Alice Roberts: 'We are fundamentally, at the end of the day, animals'
Why do we have big brains? Or walk on two legs? Biological anthropologist and broadcaster Alice Roberts talks human exceptionalism, evolution and her new book Humans with Michael Marshall
Why do we have big brains? Or walk on two legs? Biological anthropologist and broadcaster Alice Roberts talks human exceptionalism, evolution and her
Read Full Story at New Scientist โWhy This Matters
Alice Roberts' assertion cuts to the heart of a long-standing human paradox: our simultaneous rejection of our animal nature and insistence on its undeniable influence.

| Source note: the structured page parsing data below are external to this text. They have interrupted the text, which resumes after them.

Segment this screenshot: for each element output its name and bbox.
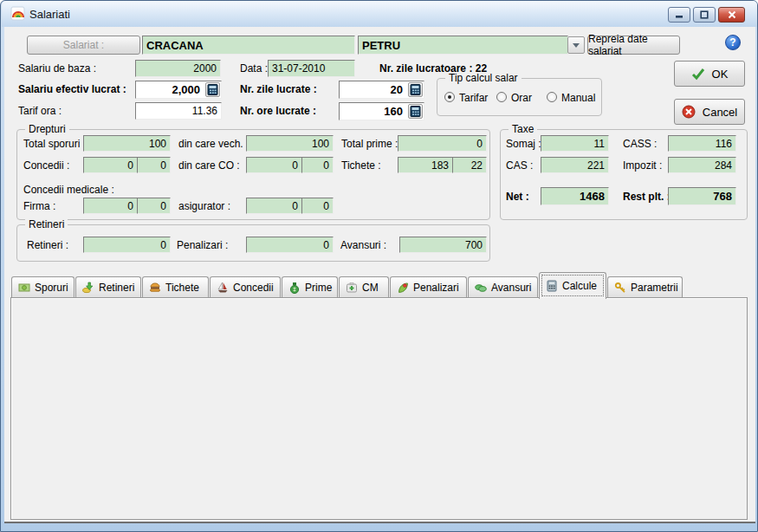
close-button[interactable] xyxy=(718,7,745,23)
tab-cm[interactable]: CM xyxy=(339,276,389,297)
last-name-field[interactable]: CRACANA xyxy=(142,36,355,55)
tarif-ora-input[interactable]: 11.36 xyxy=(135,102,222,120)
avansuri-field: 700 xyxy=(399,237,487,253)
penalty-leaf-icon xyxy=(397,282,409,294)
ok-button-label: OK xyxy=(712,68,729,81)
din-care-co-field-a: 0 xyxy=(246,157,302,173)
avansuri-label: Avansuri : xyxy=(340,239,386,251)
cas-field: 221 xyxy=(541,157,609,173)
ok-button[interactable]: OK xyxy=(674,61,745,87)
banknote-icon xyxy=(18,282,30,294)
net-label: Net : xyxy=(506,191,529,203)
radio-tarifar[interactable] xyxy=(444,92,455,102)
calculator-icon xyxy=(546,280,558,292)
salariati-window: Salariati Salariat : CRACANA PETRU Repre… xyxy=(0,0,758,532)
tab-label: Sporuri xyxy=(35,282,68,294)
calculator-icon[interactable] xyxy=(408,104,423,119)
tab-label: Retineri xyxy=(99,282,134,294)
total-prime-label: Total prime : xyxy=(341,138,398,150)
calculator-icon[interactable] xyxy=(205,82,220,97)
tichete-field-a: 183 xyxy=(398,157,453,173)
tab-concedii[interactable]: Concedii xyxy=(210,276,281,297)
salariat-button[interactable]: Salariat : xyxy=(27,36,140,55)
maximize-button[interactable] xyxy=(693,7,716,23)
sailboat-icon xyxy=(217,282,229,294)
salariu-de-baza-field: 2000 xyxy=(135,60,221,77)
tab-tichete[interactable]: Tichete xyxy=(142,276,209,297)
radio-tarifar-label: Tarifar xyxy=(459,92,488,104)
concedii-field-b: 0 xyxy=(137,157,171,173)
calculator-icon[interactable] xyxy=(408,82,423,97)
reload-employee-button[interactable]: Repreia date salariat xyxy=(587,36,680,55)
data-field: 31-07-2010 xyxy=(268,60,355,77)
tab-retineri[interactable]: Retineri xyxy=(75,276,141,297)
total-sporuri-field: 100 xyxy=(83,135,171,152)
app-rainbow-icon xyxy=(10,6,25,21)
penalizari-label: Penalizari : xyxy=(177,239,228,251)
tab-label: Penalizari xyxy=(413,282,459,294)
help-icon[interactable]: ? xyxy=(725,35,741,50)
nr-ore-lucrate-label: Nr. ore lucrate : xyxy=(240,105,316,117)
ok-check-icon xyxy=(691,67,705,81)
retineri-field: 0 xyxy=(83,237,171,253)
tab-label: Calcule xyxy=(562,280,597,292)
impozit-label: Impozit : xyxy=(623,159,662,172)
chevron-down-icon xyxy=(573,43,580,48)
net-field: 1468 xyxy=(541,187,609,205)
total-sporuri-label: Total sporuri : xyxy=(23,138,86,150)
calcule-tab-panel xyxy=(10,297,748,520)
salariat-button-label: Salariat : xyxy=(63,39,104,51)
din-care-vech-label: din care vech. : xyxy=(178,138,249,150)
reload-employee-label: Repreia date salariat xyxy=(588,33,679,57)
money-coins-icon xyxy=(475,282,487,294)
salariu-de-baza-label: Salariu de baza : xyxy=(18,62,96,75)
rest-plt-label: Rest plt. : xyxy=(623,191,671,203)
asigurator-field-a: 0 xyxy=(246,198,302,214)
taxe-title: Taxe xyxy=(509,123,537,135)
retineri-title: Retineri xyxy=(25,218,68,230)
tichete-label: Tichete : xyxy=(341,159,381,172)
employee-dropdown-button[interactable] xyxy=(567,36,585,54)
tab-sporuri[interactable]: Sporuri xyxy=(11,276,75,297)
key-icon xyxy=(614,282,626,294)
radio-manual-label: Manual xyxy=(561,92,595,104)
cancel-button[interactable]: Cancel xyxy=(674,99,745,125)
radio-orar[interactable] xyxy=(496,92,507,102)
drepturi-title: Drepturi xyxy=(25,123,69,135)
din-care-vech-field: 100 xyxy=(246,135,334,152)
tab-calcule[interactable]: Calcule xyxy=(539,272,606,299)
cas-label: CAS : xyxy=(506,159,533,172)
cass-label: CASS : xyxy=(623,138,657,150)
tab-label: Avansuri xyxy=(491,282,531,294)
title-bar[interactable]: Salariati xyxy=(2,1,758,27)
rest-plt-field: 768 xyxy=(668,187,736,205)
firma-field-a: 0 xyxy=(83,198,138,214)
tab-label: Parametrii xyxy=(631,282,678,294)
first-name-field[interactable]: PETRU xyxy=(358,36,568,55)
cancel-button-label: Cancel xyxy=(703,106,737,119)
concedii-field-a: 0 xyxy=(83,157,138,173)
firma-field-b: 0 xyxy=(137,198,171,214)
concedii-label: Concedii : xyxy=(23,159,69,172)
salariu-efectiv-label: Salariu efectiv lucrat : xyxy=(18,83,126,95)
radio-manual[interactable] xyxy=(547,92,557,102)
asigurator-field-b: 0 xyxy=(301,198,334,214)
impozit-field: 284 xyxy=(668,157,736,173)
cancel-x-icon xyxy=(682,105,696,119)
tab-label: CM xyxy=(362,282,379,294)
tarif-ora-label: Tarif ora : xyxy=(18,105,62,117)
firstaid-icon xyxy=(346,282,358,294)
minimize-button[interactable] xyxy=(668,7,690,23)
tab-parametrii[interactable]: Parametrii xyxy=(607,276,683,297)
tab-label: Tichete xyxy=(165,282,199,294)
somaj-label: Somaj : xyxy=(506,138,541,150)
retineri-label: Retineri : xyxy=(27,239,68,251)
penalizari-field: 0 xyxy=(246,237,334,253)
tab-penalizari[interactable]: Penalizari xyxy=(390,276,467,297)
din-care-co-field-b: 0 xyxy=(301,157,334,173)
tab-avansuri[interactable]: Avansuri xyxy=(468,276,538,297)
tab-label: Concedii xyxy=(233,282,274,294)
din-care-co-label: din care CO : xyxy=(178,159,240,172)
tab-prime[interactable]: Prime xyxy=(282,276,338,297)
data-label: Data : xyxy=(240,62,268,75)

Challenging the notion of human exceptionalism isnโt just an academic exerciseโit reshapes how we confront existential challenges like climate change, pandemic preparedness, and ethical dilemmas in AI. By framing humanity as a biological phenomenon rather than a separate entity, Roberts invites a more honest reckoning with our limitations and potential.
Background Context
Western intellectual traditions have often framed humanityโs uniqueness through binariesโmind vs. body, culture vs. instinctโthat obscure our continuity with other species. The Enlightenmentโs elevation of reason over biology created a legacy where even scientific discourse sometimes treats human evolution as a footnote rather than a guiding framework. Roberts, as a biological anthropologist bridging academia and public engagement, occupies a rare position to dismantle these artificial divides.
What Happens Next
Robertsโ framing may accelerate interdisciplinary collaborations between anthropologists and technologists, particularly as debates over transhumanism and genetic engineering intensify. The publicโs growing fascination with evolutionary psychologyโseen in the rise of podcasts and documentariesโsuggests appetite for this perspective, though it risks oversimplification in mainstream discourse. Long-term, this could pressure educational systems to integrate evolutionary biology more deeply into humanities curricula.
Bigger Picture
This conversation aligns with a broader cultural shift toward biological realism, evident in the decline of rigid gender binaries and the rise of neurodiversity acceptance. As climate science forces humanity to confront its animal rootsโour need for resources, territoriality, and short-term survival instinctsโRobertsโ work becomes a critical counterpoint to both technocratic utopianism and anti-scientific backlash. The real test will be whether this paradigm shift outlasts the current cycle of viral debates.